It’s Patient Safety Awareness Week; Be Sepsis Aware
March 10, 2020
When it came to patient safety in years past, patients used to visit the doctor’s office and never question what the doctor or nurse said. Their words were the gospel when it came to health – after all, they knew best. But over time, the public began to realize that they, themselves, had an important role to play in healthcare and patient safety overall. The doctors, nurses, and other healthcare professionals were the professional part of their healthcare team, but patients and caregivers were important members too. It’s now well known that people have to be knowledgeable about their health and treatments to promote the best possible care.

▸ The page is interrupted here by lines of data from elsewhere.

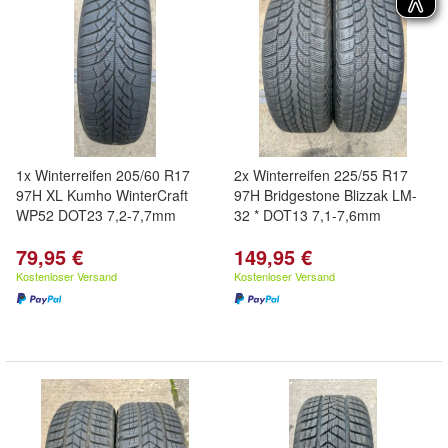
1x Winterreifen 205/60 R17
2x Winterreifen 225/55 R17
97H XL Kumho WinterCraft
97H Bridgestone Blizzak LM-
WP52 DOT23 7,2-7,7mm
32 * DOT13 7,1-7,6mm
79,95 €
149,95 €
Kostenloser Versand
Kostenloser Versand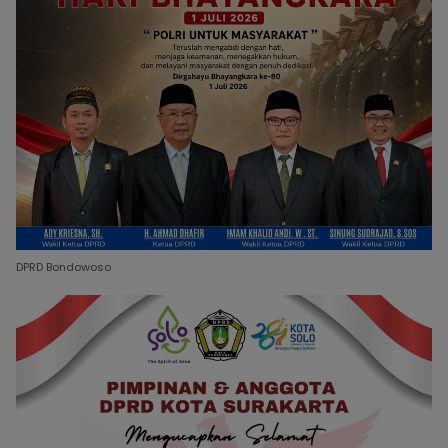
DPRD Bondowoso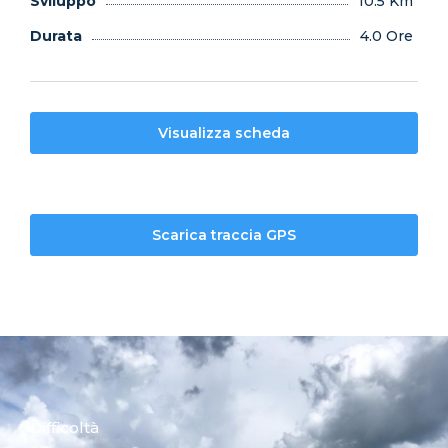
Sviluppo
10.5 Km
Durata
4.0 Ore
Visualizza scheda
Scarica traccia GPS
Difficoltà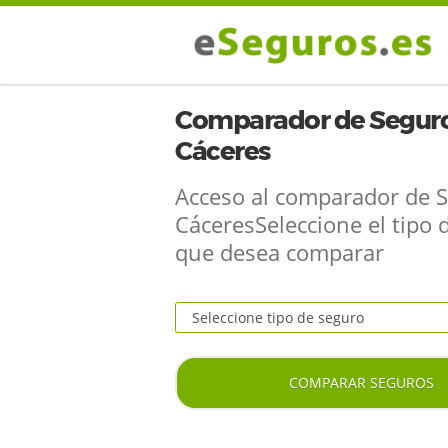
Comparador de Seguro
Cáceres
Acceso al comparador de 
CáceresSeleccione el tipo 
que desea comparar
COMPARAR SEGUROS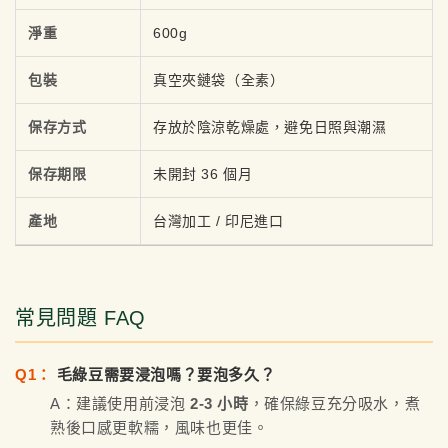
淨重
600g
包裝
真空夾鏈袋（全素）
保存方式
存放於陰涼乾燥處，避免日照與潮濕
保存期限
未開封 36 個月
產地
台灣加工 / 印尼進口
常見問題 FAQ
Q1：
毛綠豆需要浸泡嗎？要泡多久？
A：建議使用前浸泡
2-3 小時
，確保綠豆充分吸水，煮
熟後口感更軟糯，風味也更佳。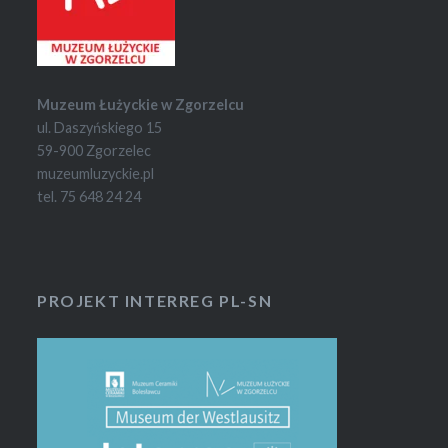
Muzeum Łużyckie w Zgorzelcu
ul. Daszyńskiego 15
59-900 Zgorzelec
muzeumluzyckie.pl
tel. 75 648 24 24
PROJEKT INTERREG PL-SN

Why patient safety awareness is vital
Patients and caregivers can help healthcare professionals understand their unique needs, which improves patient safety. When patients are up to date on all their medications and treatments, they can provide the correct information. Patients and caregivers can advocate better if they know what to watch for in terms of treatment side effects or when they should start seeing results from a new treatment. When patients and caregivers are aware of how to identify signs and symptoms of infections, they can reduce the risk of sepsis. Knowing what causes infections can help patients and caregivers work to prevent them.
Sepsis education improves patient safety
When Carl Flatley founded Sepsis Alliance, the word “sepsis” was considered a spelling error during a spell check. Now, it’s mentioned in popular medical shows, discussed in news stories, and more. Sepsis Alliance’s original reason for being was to help educate the public about the dangers of sepsis, and how to advocate for themselves. The push to make sepsis a commonly used word was based on the idea that people can’t advocate for themselves if they don’t know the danger exists. And the awareness campaigns did have an effect.
Sepsis Alliance began conducting an annual awareness survey several years ago. Public awareness then was around 19%. The most recent survey, taken in 2019, showed that 65% have heard the word sepsis. Unfortunately, this doesn’t mean that all those who said they knew the word could actually define it though. Nor could they all explain its severity. According to the survey:
- One-third of respondents knew the seriousness of strokes and diabetes but only 14% did of sepsis
- More than 75% mistakenly believed that there were more deaths from opioid overdoses than from sepsis
- Only 14% of respondents correctly identified the four listed in the survey, while 57% could identify stroke symptoms
Sepsis Alliance TIME™ campaign
The TIME™ campaign began in an effort to simplify sepsis basics, helping people to identify the most common sepsis symptoms. The memory aid TIME helps people remember that these symptoms could mean sepsis: a rise or drop in body Temperature; reasons to believe there may be an Infection; any changes in Mental status, including drowsiness or confusion; and feelings of Extreme illness or pain.
What you can do to improve patient safety awareness
Sepsis Alliance started as a grass-roots effort to educate the public about sepsis. It continues to be a grass-root effort as sepsis advocates across the country and beyond help spread the word. Advocates can give talks about sepsis to social groups, at work, or among friends, using the Sepsis 911 Community Education Presentation or the Sepsis 911 Sepsis and Aging Presentation. Others run community awareness events, like Spike Out Sepsis, Sips for Sepsis, and more. Some people are more subtle in their approach by wearing sepsis awareness apparel, using sepsis awareness stickers, handing out Sepsis Alliance brochures, etc. There are many ways everyone can help educate their peers, friends, colleagues, and strangers about sepsis.
Patient Safety Awareness Week is a great jumping off point to start a sepsis awareness campaign. Please join us in helping save lives and limbs.